In a written statement to Wareham Week, Eversource said that moving the utility poles is a collective effort from multiple utility companies, and that electrical equipment needs to be moved last. 

“Once those equipment transfers are completed by all of the companies,” the statement read, “we will remove the remaining old poles, which our crews have been doing regularly when equipment is fully removed.” 

Slavin said that the Department of Transportation is pushing utility companies to get the job done faster, but there’s not much else that can be done to speed up the process. 

Two bills recently introduced in the state legislature would address delayed utility pole movement.
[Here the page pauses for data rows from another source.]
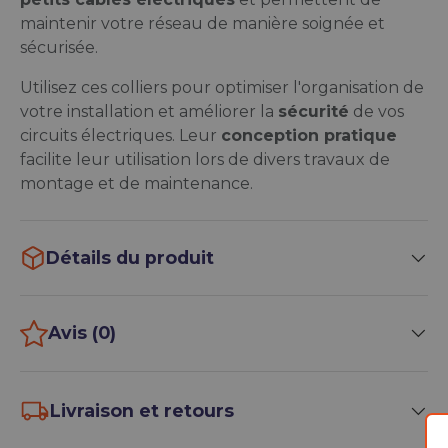
maintenir votre réseau de manière soignée et
sécurisée.
Utilisez ces colliers pour optimiser l'organisation de
votre installation et améliorer la
sécurité
de vos
circuits électriques. Leur
conception pratique
facilite leur utilisation lors de divers travaux de
montage et de maintenance.
Détails du produit
Avis (0)
Livraison et retours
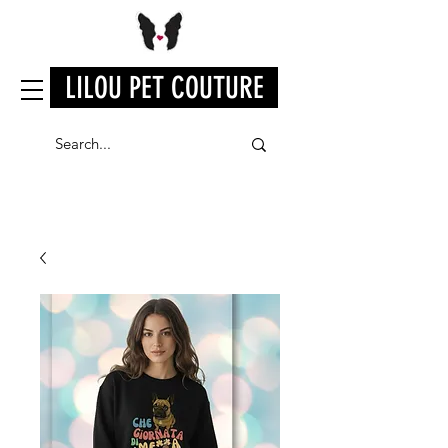
LILOU PET COUTURE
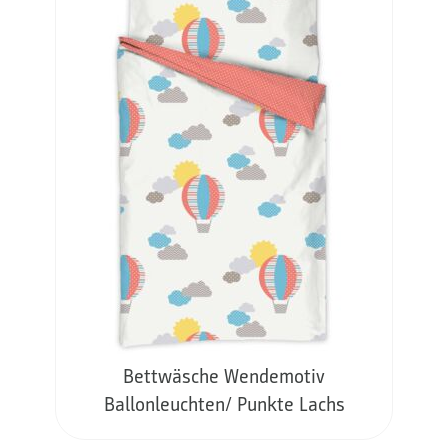
Bettwäsche Wendemotiv
Ballonleuchten/ Punkte Lachs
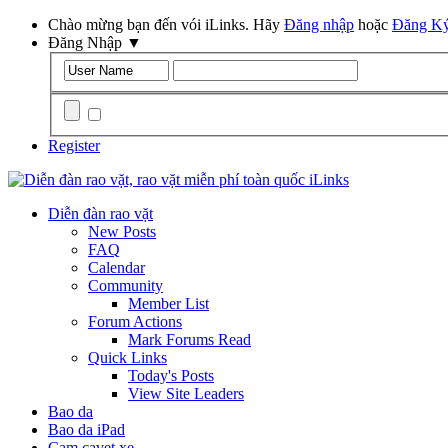
Chào mừng bạn đến vói iLinks. Hãy
Đăng nhập
hoặc
Đăng K
Đăng Nhập
▼
Remember Me?
Register
Diễn đàn rao vặt
New Posts
FAQ
Calendar
Community
Member List
Forum Actions
Mark Forums Read
Quick Links
Today's Posts
View Site Leaders
Bao da
Bao da iPad
Cam cavet xe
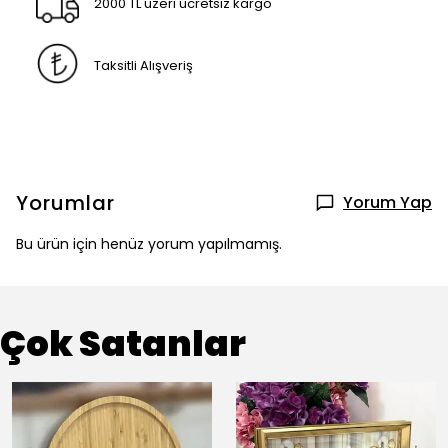
2000 TL üzeri ücretsiz kargo
Taksitli Alışveriş
Yorumlar
Yorum Yap
Bu ürün için henüz yorum yapılmamış.
Çok Satanlar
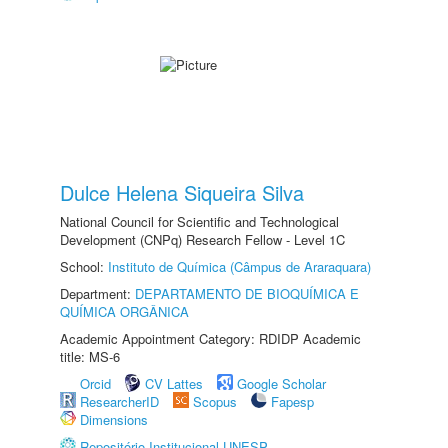
Dulce Helena Siqueira Silva
National Council for Scientific and Technological
Development (CNPq) Research Fellow - Level 1C
School:
Instituto de Química (Câmpus de Araraquara)
Department:
DEPARTAMENTO DE BIOQUÍMICA E
QUÍMICA ORGÂNICA
Academic Appointment Category: RDIDP Academic
title: MS-6
Orcid
CV Lattes
Google Scholar
ResearcherID
Scopus
Fapesp
Dimensions
Repositório Institucional UNESP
Senate Bill 2107 and House Bill 3156 would allow municipalities to move utility poles on their own if a utility company does not do so within 90 days of their work window. Both bills were referred to the Committee on Telecommunications, Utilities and Energy in February, but they have not seen any action since. 
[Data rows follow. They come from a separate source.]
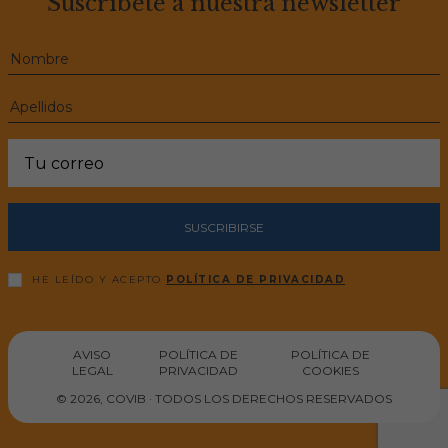
Suscríbete a nuestra newsletter
SUSCRIBIRSE
HE LEÍDO Y ACEPTO
POLÍTICA DE PRIVACIDAD
AVISO
POLÍTICA DE
POLÍTICA DE
LEGAL
PRIVACIDAD
COOKIES
© 2026, COVIB · TODOS LOS DERECHOS RESERVADOS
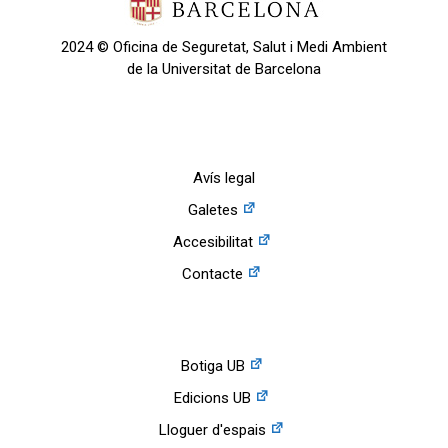
2024 © Oficina de Seguretat, Salut i Medi Ambient
de la Universitat de Barcelona
Avís legal
Galetes
Accesibilitat
Contacte
Botiga UB
Edicions UB
Lloguer d'espais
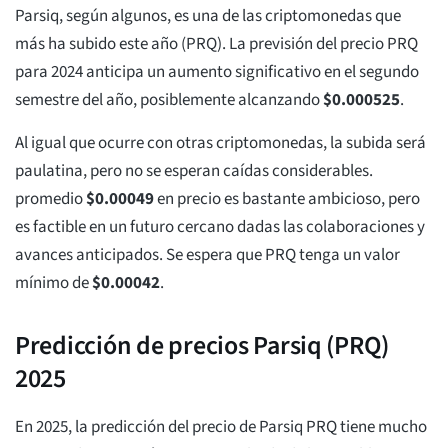
Parsiq, según algunos, es una de las criptomonedas que
más ha subido este año (PRQ). La previsión del precio PRQ
para 2024 anticipa un aumento significativo en el segundo
semestre del año, posiblemente alcanzando
$
0.000525
.
Al igual que ocurre con otras criptomonedas, la subida será
paulatina, pero no se esperan caídas considerables.
promedio
$
0.00049
en precio es bastante ambicioso, pero
es factible en un futuro cercano dadas las colaboraciones y
avances anticipados. Se espera que PRQ tenga un valor
mínimo de
$
0.00042
.
Predicción de precios Parsiq (PRQ)
2025
En 2025, la predicción del precio de Parsiq PRQ tiene mucho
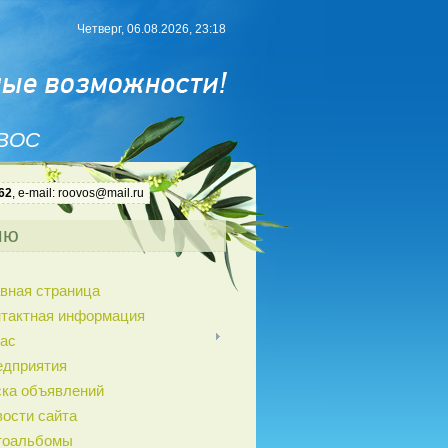
Четверг, 06.08.2026, 23:18
 ВОС
62
, e-mail: roovos@mail.ru
ню
вная страница
нтактная информация
ас
едприятия
ка объявлений
ости сайта
тоальбомы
State Sen. Marc Pacheco, vice chair of the Telecommunications Committee, said that he sympathizes with municipalities facing delays from utility companies and that delays of this kind are “typical.”

“If it’s not something that’s benefitting what [utility companies] want to take place,” he said, “they don’t move as quickly.”

Pacheco said that he needs to look more closely at the recent legislation, but he agrees that there needs to be a way to expedite the pole-movement process. Pacheco’s office has reached out to utility companies involved with the Cranberry Highway reconstruction and asked them to move quicker, he said. 

In a statement to Wareham Week, the Department of Transportation said that Eversource will start to remove the utility poles after Verizon finishes removing its equipment. The Department expects Eversource to begin its work in the middle of 2023 on one eastbound section of the road, beginning from the point where Routes 6 and 28 merge near the Chili’s restaurant and ending at the Water Wizz water park. While that work finishes, Verizon will remove its equipment from a second section of the road, beginning at Water Wizz and ending at to the eastern limit of the project, about 900 feet past Red Brook Road. Eversource would then remove the rest of the utility poles. 

The sidewalks next to the existing poles will then need to be finished, and the road needs to receive its final paving, markings and traffic signals. The department said it expects all work to conclude on the project by the end of 2024. A Department spokesperson declined to comment. 

Construction on 6 and 28 was originally outlined by the Department of Transportation in 2011, but a contract was not awarded until 2019, to P.A. Landers Inc. 

Slavin said the highway’s raised center lane, which prevents drivers from turning wherever they please, was supposed to have round enough curbs for emergency vehicles to drive over. However, P.A. Landers ended up changing the design, which the contract allowed them to do. 

Slavin acknowledged that the construction has negatively impacted some businesses along the highway, but said that the safety of drivers on the road is paramount. 

“My first choice is public safety,” Slavin said. “We have 150 accidents a year on average on that road, because people take a left hand turn into oncoming traffic.”